Anatomy of a Boss: The Boss

As an OG Metal Gear Solid franchise fan, it’s been quite the rollercoaster ride, seeing consequences of the different directions that the franchise had taken in recent years due to various industrial and creative differences.

What was once a series renowned and universally acknowledged as having made a profound impact in the video gaming world through it’s lengthy but engaging storytelling presentation is today a bit more contested on the universal appeal part.

Hideo Kojima is a legendary producer and artisan of the video gaming craft. In pushing bold storytelling ideas, mechanics and creative gambles, combined with his flair for incorporating his love for western media and culture, he is considered by many to be a Quentin Tarantino-esque figure.

Among his creations, the Metal Gear Franchise is likely his greatest one. Such is his place in the industry, that some would consider it impossible for him to miss the mark on a game with his name attached to it.

I personally don’t see it that way. I’d like to think that the man peaked at Metal Gear Solid 3: Snake Eater. And I’m saying this is as a fan, both of him and the franchise (I played MGS4 140 times, and did a BBE run in under 1hr 10 mins, so yes, I do believe I’ve earned my stripes).

I feel that he depended on his own name brand more heavily to make and market games by that virtue.

While not abject failures, I’ve got reason to believe that he never quite hit the levels of MGS3 again, at least from a creative point. I’m certain that choosing the best of this series is an endless debate.

I’d wager many would pick MGS1 to be the greatest among the franchise and that’s fine. After all, the game was lauded as arguably the greatest PlayStation One Game of all time by many. Still, I personally favor MGS3.
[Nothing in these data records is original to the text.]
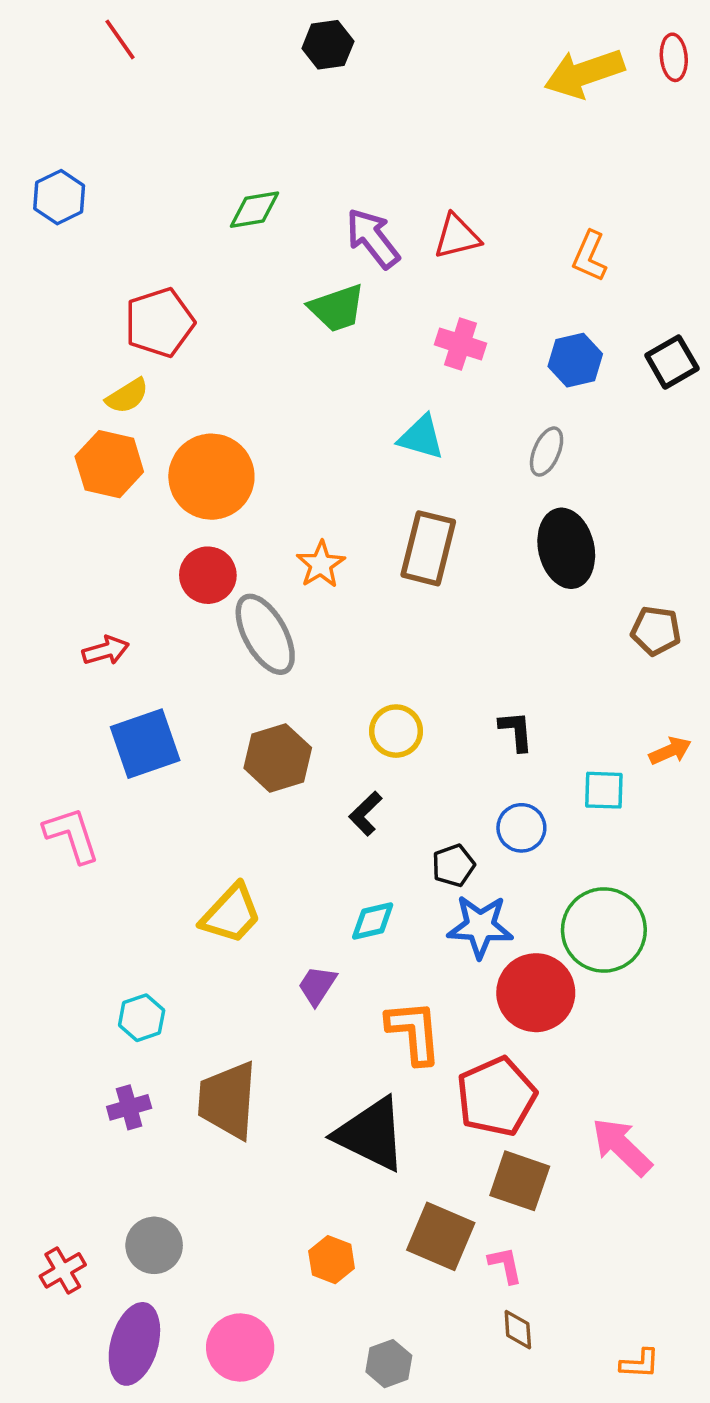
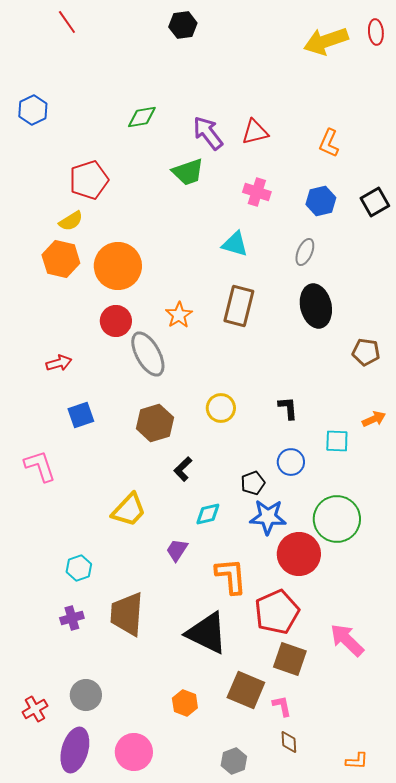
blue square: (145, 744) -> (81, 415), size x0.7
black L-shape: (366, 813) -> (183, 469), moved
gray hexagon: (389, 1364) -> (234, 761), moved

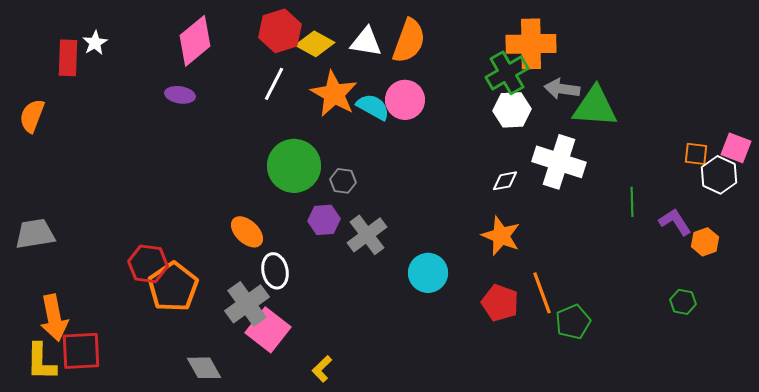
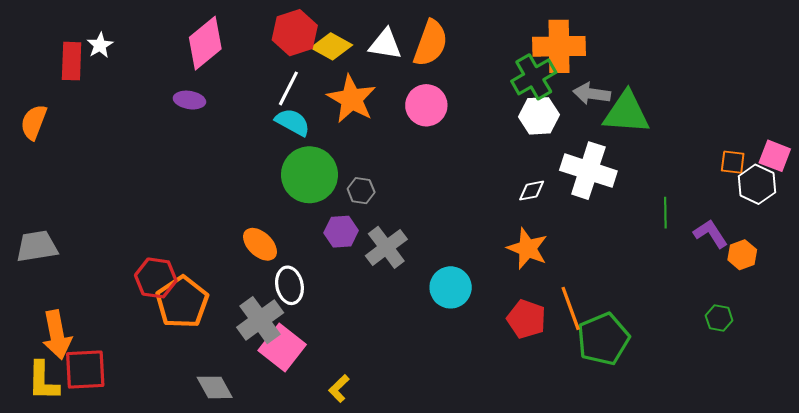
cyan semicircle: (373, 107) -> (293, 122), moved
green pentagon: (573, 322) -> (603, 339), size x1.4

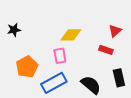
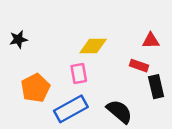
red triangle: (115, 31) -> (151, 41), turned 40
black rectangle: (119, 78) -> (156, 87), moved

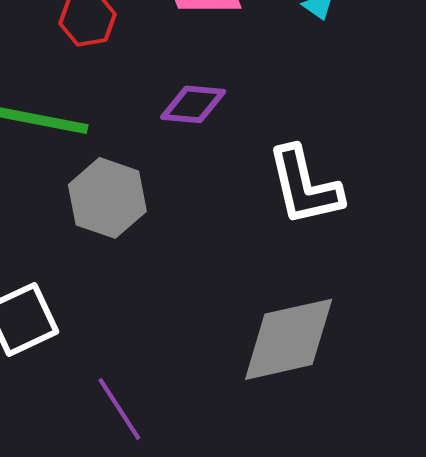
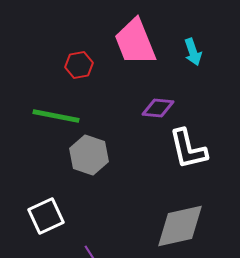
purple diamond: (193, 104) -> (158, 108), moved

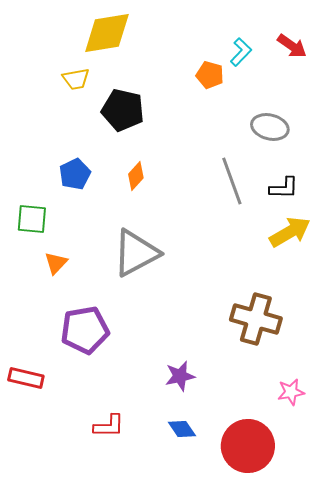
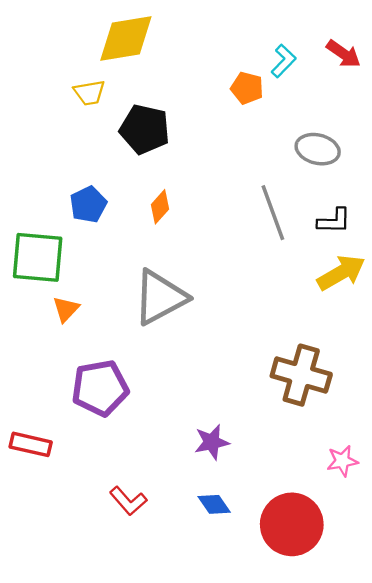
green square: (32, 219) -> (38, 257), size x1.5
red L-shape: (109, 426) -> (128, 501), turned 48

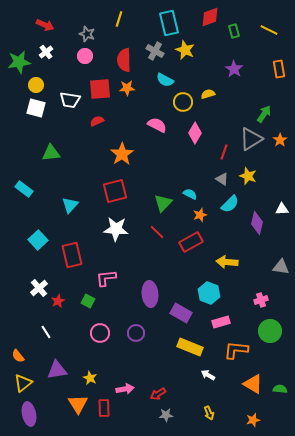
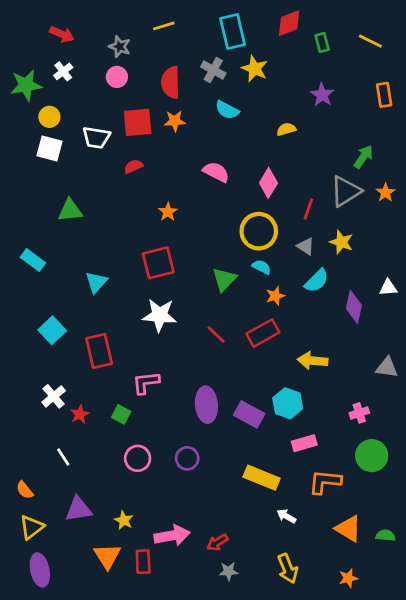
yellow line: (119, 19) -> (164, 26), turned 56
yellow circle: (183, 102) -> (259, 231), moved, size x1.4
orange star: (122, 154) -> (168, 212), size x0.6
red line: (157, 232) -> (216, 334), moved
purple rectangle: (181, 313) -> (249, 414), moved
pink arrow: (125, 389) -> (172, 535), size x1.4
yellow arrow: (209, 413) -> (288, 569), size x1.5

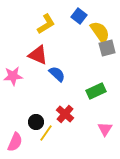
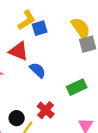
blue square: (79, 16) -> (40, 28), moved, turned 35

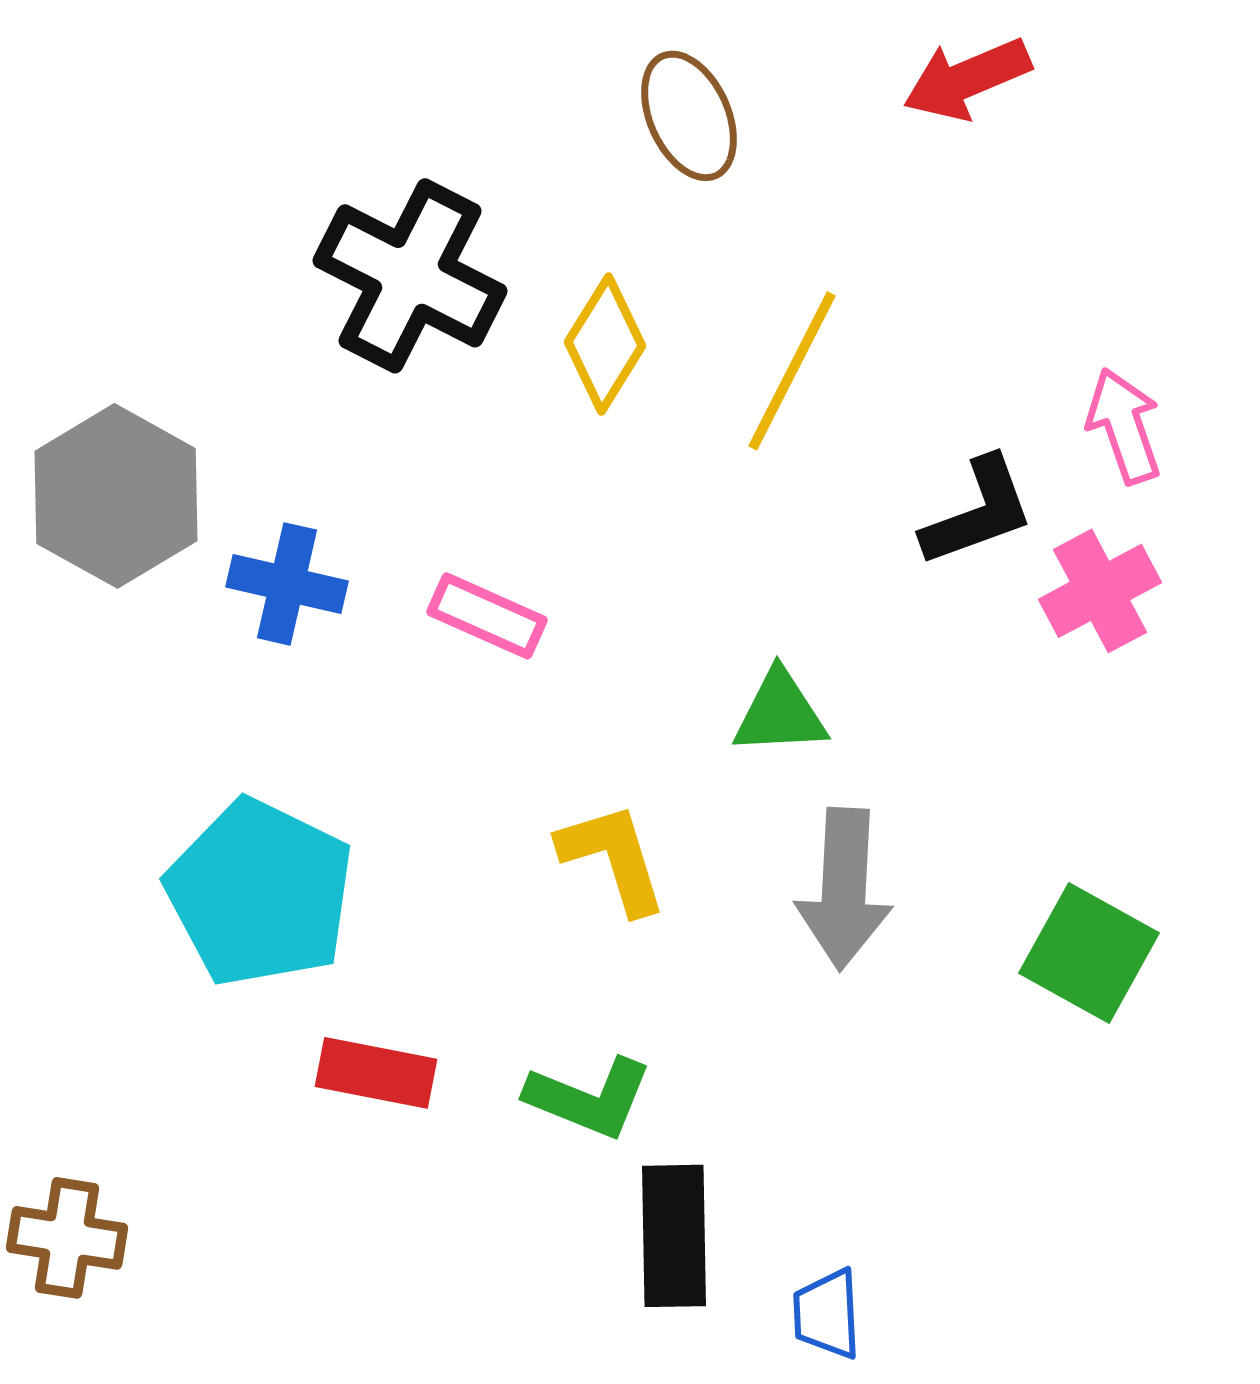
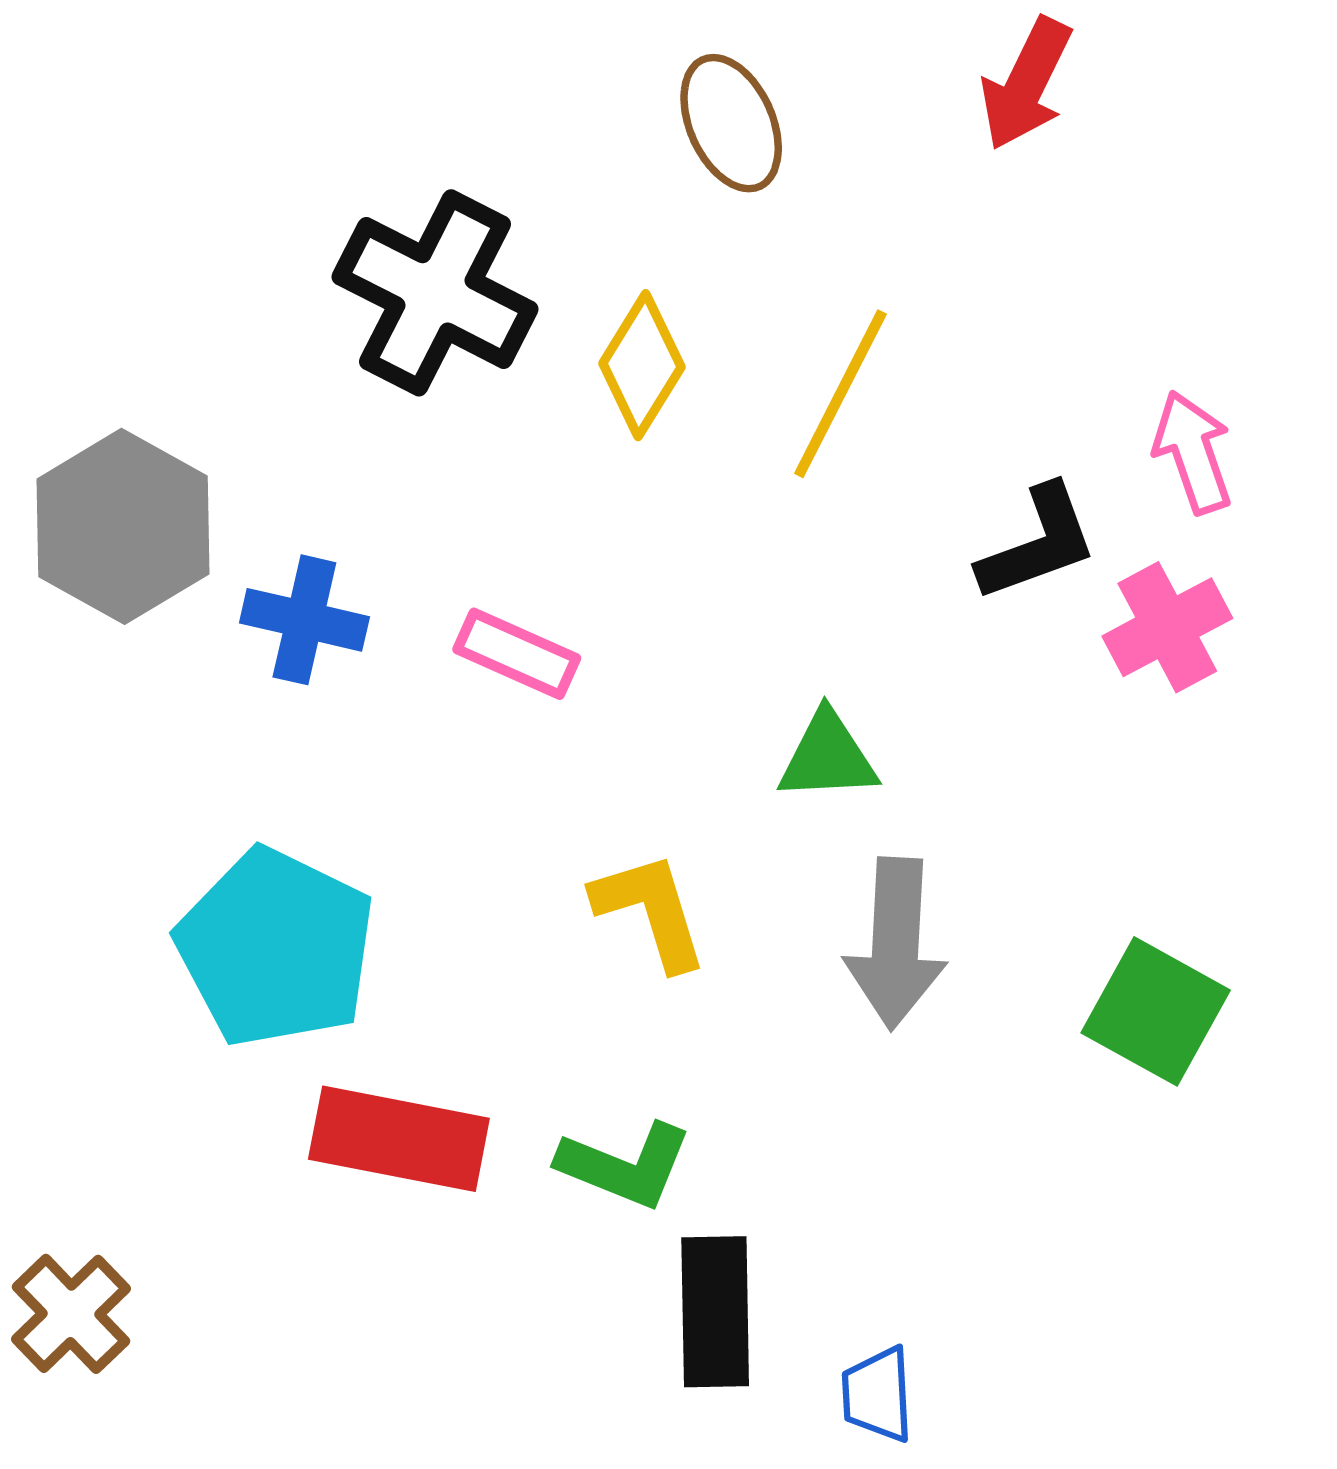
red arrow: (967, 79) -> (1026, 84), turned -41
red rectangle: (376, 1073) -> (399, 1139), size x1.4
brown cross: (67, 1238) -> (71, 1314), turned 37

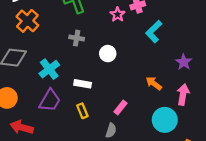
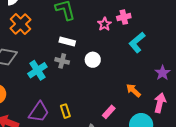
gray cross: (77, 38) -> (62, 61), moved
white rectangle: (83, 84) -> (67, 42), moved
purple trapezoid: (50, 101) -> (39, 112), moved
pink rectangle: (120, 108) -> (109, 112), moved

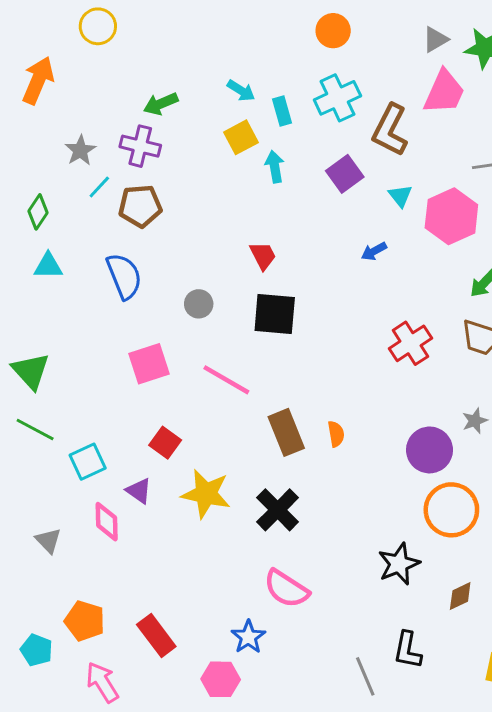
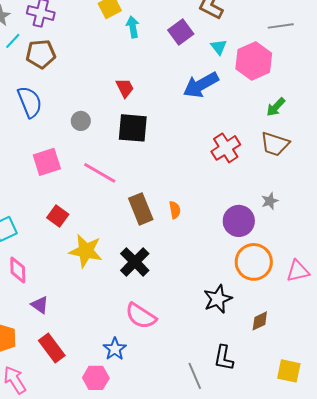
blue arrow: (374, 251) -> (201, 85), size x2.0
purple triangle: (139, 491) -> (40, 305), moved

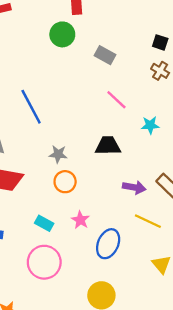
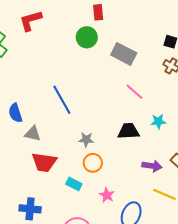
gray rectangle: (105, 55) -> (124, 54), size x1.4
cyan star: (150, 125) -> (158, 121), moved
cyan rectangle: (44, 223) -> (74, 184), moved

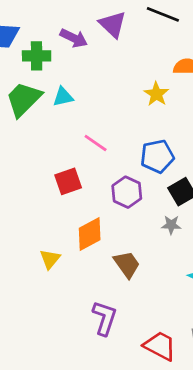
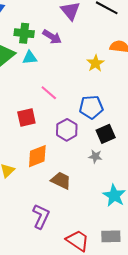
purple arrow: (74, 38) -> (52, 37), moved
green cross: (37, 56) -> (24, 33), moved
brown trapezoid: (127, 264) -> (61, 181), turned -35

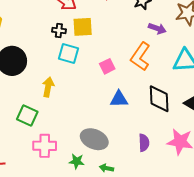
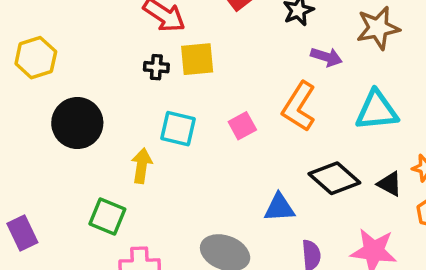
cyan square: (69, 54) -> (178, 129), moved
blue triangle: (119, 99) -> (279, 208), moved
black diamond: (159, 99) -> (334, 178), turned -44

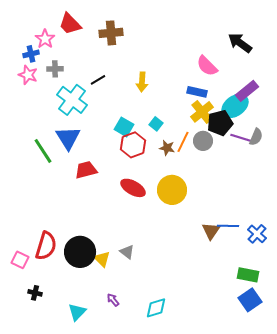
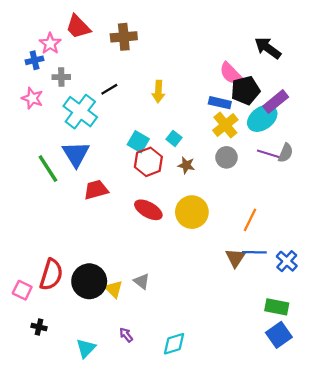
pink star: (28, 75) -> (32, 98), moved
black pentagon: (220, 123) -> (245, 90), moved
orange line: (183, 142) -> (250, 220), moved

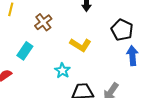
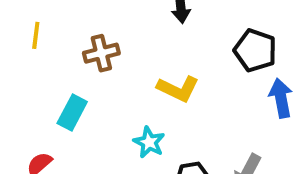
brown cross: (43, 22) -> (101, 53), turned 30

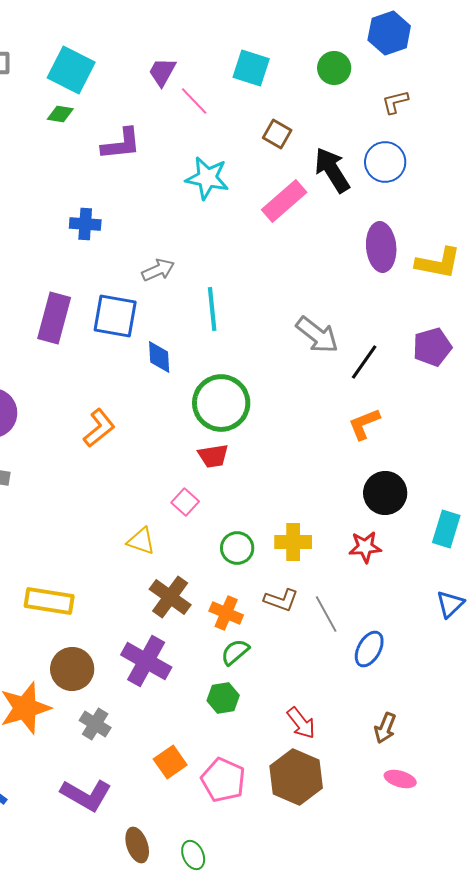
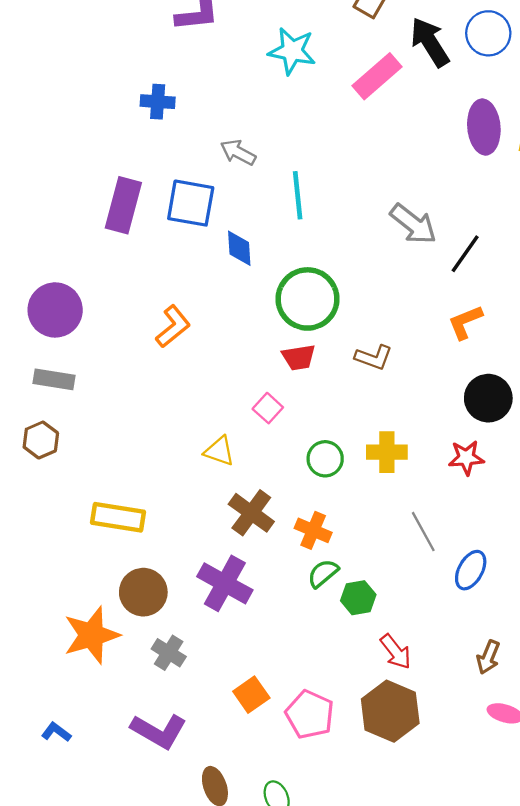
gray arrow: (158, 270) -> (238, 152), turned -128
brown L-shape: (281, 600) -> (374, 357), moved
green hexagon: (223, 698) -> (358, 598), moved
And why not? The setting of the game is removed from modern times and set during the Cold War, a time in history with a certain charm to it, where the tactical espionage was truly at it’s peak even as our real human history can attest to.

The visuals were amazing for it’s time, the music is still probably the best in the entire series, and some would contend among the best in video gaming period. The characters, storytelling and presentation was sublime.

And the boss fights? Mwah. They were memorable amidst a franchise that is well known for excellent boss fights.

Again, picking your personal favorite boss fight from this series let alone the game itself is a debate all on its own—be it the gruelling duel with The End, the tense tussle with The Fury, The chilling concept of The Sorrow, or Volgin’s many fights.

And yet, while it may probably not be the best (by everyone’s measure), the final boss fight of MGS3 between Naked Snake vs The Boss maybe one of the greatest boss battles that ever graced video games.

And that comes in no small part to the presentation, build up and character aptly named ‘The Boss.’ I consider Isshin the Sword Saint from Sekiro: Shadows Die Twice as my personal favorite final boss fight at the time of this writing.

Yet until it became so, The Boss was the all time greatest for me. Even today, post Isshin, I still would sometimes end up favoring this boss fight.

The Joy: A Living Legend

In short, The Boss is well..an absolute boss.

Considered the greatest soldier alive at the specific time point of the series, she is an American soldier whose talents, skills in physical combat, tactics and warfare was nigh unmatched.

She felt so home at the field of battle, that it was in these moments she felt alive and filled with joy; thus “The Joy” was the emotional moniker she would carry into battle—as was the case with the rest of her Cobra Unit, a legendary spec ops team of elite soldiers, each with unique abilities and a different emphasized emotion that they carried with them into battle.

By herself and with her team, she carried out missions that many would consider impossible even with enhanced abilities.

Unlike her team mates, she possessed no superhuman or supernatural gifts or modifications, and yet, she led them with dominance, purely on the premise of her peak human conditioning, skill levels and her absolute charisma and leadership capabilities.

There were truly none to match her in battle.

Coupled with her large hand in founding and developing the special forces of the U.S. military institutions she earned more titles like ‘The Mother of Special Forces’, and ‘Voyevoda’ (Russian-Warlord)

And yet, she wasn’t just a one track mind living from battle to another.

As the years passed, she would ponder on the meaning of battle, why people fight and so much more as she tore through battle after battle.

But her loyalty to her country was unshakeable.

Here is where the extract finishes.